All of the above brings me to the subject of Death itself. On one occasion I had a patient dying in a Skilled Nursing Facility, otherwise known as a nursing home. I managed her symptoms well with medication and positioning. She was dying very comfortably. As a matter of fact, her dying was textbook perfect. Her physician and I happened to be in the facility at the same time and we were both keeping a close eye on her. Her son was also present. This death business, as he kept referring to it, made him extremely uneasy. Sometimes I think family members need sedation far more than my patients. He could not sit still. He paced back and forth at the patient’s bedside, muttering, unable to bring himself to sit in the nice, soft chair I'd found for him. He was driving me a bit nuts, so I left the room and headed to the Nurse’s Station. Fortunately for his dying mother, unfortunately for me, he trailed after me. All the way down the hall he kept repeating, “But why? But why?”. There wasn’t a single answer I could give him that he found satisfactory. I found myself becoming very frustrated. Not with his mother, she was doing just fine, but with him and with my own inability to answer his questions in a way he could understand.

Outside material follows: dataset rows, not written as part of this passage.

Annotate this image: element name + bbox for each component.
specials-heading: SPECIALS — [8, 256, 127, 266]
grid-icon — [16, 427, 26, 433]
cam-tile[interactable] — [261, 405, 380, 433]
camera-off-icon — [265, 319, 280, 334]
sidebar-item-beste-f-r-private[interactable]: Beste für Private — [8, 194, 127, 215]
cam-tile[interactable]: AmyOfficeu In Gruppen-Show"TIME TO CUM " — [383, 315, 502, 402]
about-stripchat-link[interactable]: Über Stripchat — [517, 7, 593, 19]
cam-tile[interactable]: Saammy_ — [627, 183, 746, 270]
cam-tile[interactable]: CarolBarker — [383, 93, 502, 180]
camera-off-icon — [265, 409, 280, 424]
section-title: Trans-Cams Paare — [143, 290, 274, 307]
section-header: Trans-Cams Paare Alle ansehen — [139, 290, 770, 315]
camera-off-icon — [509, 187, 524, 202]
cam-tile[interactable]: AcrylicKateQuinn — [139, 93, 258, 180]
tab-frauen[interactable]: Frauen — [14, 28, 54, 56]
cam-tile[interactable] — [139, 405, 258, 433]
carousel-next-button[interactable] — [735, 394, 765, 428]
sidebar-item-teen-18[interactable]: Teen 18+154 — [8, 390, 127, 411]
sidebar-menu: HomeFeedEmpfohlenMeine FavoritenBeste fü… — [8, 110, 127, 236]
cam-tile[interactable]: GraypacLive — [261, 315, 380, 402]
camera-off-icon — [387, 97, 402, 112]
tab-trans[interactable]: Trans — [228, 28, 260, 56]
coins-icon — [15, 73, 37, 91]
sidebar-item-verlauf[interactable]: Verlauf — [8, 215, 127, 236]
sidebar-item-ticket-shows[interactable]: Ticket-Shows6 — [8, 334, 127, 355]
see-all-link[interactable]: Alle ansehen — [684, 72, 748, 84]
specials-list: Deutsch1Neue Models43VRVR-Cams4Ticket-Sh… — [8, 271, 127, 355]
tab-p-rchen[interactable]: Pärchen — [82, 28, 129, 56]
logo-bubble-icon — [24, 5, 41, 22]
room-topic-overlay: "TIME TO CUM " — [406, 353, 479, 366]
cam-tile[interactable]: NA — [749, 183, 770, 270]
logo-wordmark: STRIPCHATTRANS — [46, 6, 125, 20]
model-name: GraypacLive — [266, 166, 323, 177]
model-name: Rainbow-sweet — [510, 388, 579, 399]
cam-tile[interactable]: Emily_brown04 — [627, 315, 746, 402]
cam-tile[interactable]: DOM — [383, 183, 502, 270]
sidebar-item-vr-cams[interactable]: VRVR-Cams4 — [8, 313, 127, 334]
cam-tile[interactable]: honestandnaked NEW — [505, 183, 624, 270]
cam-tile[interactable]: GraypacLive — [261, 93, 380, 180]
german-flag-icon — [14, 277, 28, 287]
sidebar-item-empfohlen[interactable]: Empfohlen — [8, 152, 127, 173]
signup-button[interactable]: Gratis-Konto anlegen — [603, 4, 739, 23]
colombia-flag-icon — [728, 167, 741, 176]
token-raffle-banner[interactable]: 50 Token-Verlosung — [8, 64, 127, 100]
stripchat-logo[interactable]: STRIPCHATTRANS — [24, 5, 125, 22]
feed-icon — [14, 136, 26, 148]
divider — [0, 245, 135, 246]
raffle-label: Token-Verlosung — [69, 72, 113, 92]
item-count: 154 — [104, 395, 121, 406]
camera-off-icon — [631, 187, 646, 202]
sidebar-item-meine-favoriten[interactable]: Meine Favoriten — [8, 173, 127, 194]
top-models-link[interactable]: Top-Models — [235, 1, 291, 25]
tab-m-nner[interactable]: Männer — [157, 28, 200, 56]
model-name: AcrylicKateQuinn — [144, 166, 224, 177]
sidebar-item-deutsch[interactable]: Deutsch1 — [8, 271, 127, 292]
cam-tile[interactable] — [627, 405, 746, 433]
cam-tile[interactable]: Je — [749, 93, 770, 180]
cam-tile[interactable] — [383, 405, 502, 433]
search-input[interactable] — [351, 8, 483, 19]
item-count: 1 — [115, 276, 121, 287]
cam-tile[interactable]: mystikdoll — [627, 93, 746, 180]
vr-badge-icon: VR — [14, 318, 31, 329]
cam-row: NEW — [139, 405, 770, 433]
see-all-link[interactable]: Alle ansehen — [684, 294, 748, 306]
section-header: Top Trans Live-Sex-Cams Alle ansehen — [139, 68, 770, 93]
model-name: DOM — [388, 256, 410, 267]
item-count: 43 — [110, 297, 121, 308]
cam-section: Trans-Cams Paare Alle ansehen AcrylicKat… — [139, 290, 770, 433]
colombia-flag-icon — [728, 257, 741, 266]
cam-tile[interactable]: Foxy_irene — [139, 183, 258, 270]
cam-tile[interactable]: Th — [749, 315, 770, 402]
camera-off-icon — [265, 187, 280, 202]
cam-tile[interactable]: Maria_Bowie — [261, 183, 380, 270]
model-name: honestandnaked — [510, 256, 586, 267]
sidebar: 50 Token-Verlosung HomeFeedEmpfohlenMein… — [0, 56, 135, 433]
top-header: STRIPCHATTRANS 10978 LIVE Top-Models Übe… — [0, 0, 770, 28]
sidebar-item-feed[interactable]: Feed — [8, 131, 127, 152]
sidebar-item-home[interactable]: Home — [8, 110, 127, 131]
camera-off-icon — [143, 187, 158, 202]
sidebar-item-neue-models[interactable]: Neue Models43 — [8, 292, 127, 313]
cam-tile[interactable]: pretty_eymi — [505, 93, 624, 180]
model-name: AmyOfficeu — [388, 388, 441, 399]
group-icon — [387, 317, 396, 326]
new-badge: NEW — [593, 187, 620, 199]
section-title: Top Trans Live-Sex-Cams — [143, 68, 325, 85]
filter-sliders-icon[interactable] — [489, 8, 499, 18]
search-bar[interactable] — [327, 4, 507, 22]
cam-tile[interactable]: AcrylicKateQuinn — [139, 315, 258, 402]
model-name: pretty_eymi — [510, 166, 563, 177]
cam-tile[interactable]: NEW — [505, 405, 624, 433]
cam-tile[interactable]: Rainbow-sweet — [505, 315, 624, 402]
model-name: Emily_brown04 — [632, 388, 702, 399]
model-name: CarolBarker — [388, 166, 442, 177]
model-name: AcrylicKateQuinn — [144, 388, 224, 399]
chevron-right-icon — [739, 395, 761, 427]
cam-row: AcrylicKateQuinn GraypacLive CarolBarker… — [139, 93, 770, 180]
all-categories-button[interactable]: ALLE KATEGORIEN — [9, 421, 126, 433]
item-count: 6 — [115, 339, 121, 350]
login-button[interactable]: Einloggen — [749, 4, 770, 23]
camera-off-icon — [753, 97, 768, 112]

The doctor happened to be sitting at the Nurse’s Station. I pulled up a chair next to her and buried my face in the patient’s chart, hoping to discourage the son’s constant whining. He started in on the doctor with his but whys. The doctor, in typical doctor fashion, launched into a long-winded and very technical explanation of what transpires during the dying process. She proceeded to very specifically list all his mother’s many illnesses and how each and every one of theme contributed to her dying. I could tell by the look on the poor man’s face that he was growing increasingly confused and anxious with each word the doctor spoke.

He finally blurted out, “But what’s killing her? What?” The doctor turned to me in a mute appeal for help.

I looked the man straight in the eyes and told him flatly and in no uncertain terms, “Death. Death is killing your mother.”

He stood there for a second, a stunned expression on his face, and then he replied, “Ooooohhhh,” and he meandered back down the hallway.

The doctor crooked an eyebrow and gave me a funny look but she didn’t say anything more.

When next I looked in on his mother, I found the son in the soft chair, half-asleep, a hand resting gently on his mother’s arm. She died peacefully minutes later. It was a good death, and I stayed with her son until the body was removed by the mortuary and he headed home. He coped remarkably well once his question was answered.

Isn’t that the question, but why? Hasn’t that always been the great existential question man has asked throughout history? Or one of the two questions man has asked since he became self-aware? The first question being what is the meaning of life, and the second, a two-parter, why do we die and what happens after death? I can answer with certainty the first part of that question. Hospice patients die from lots of things, but in the end it all comes down to just one thing—Death. They all die from Death.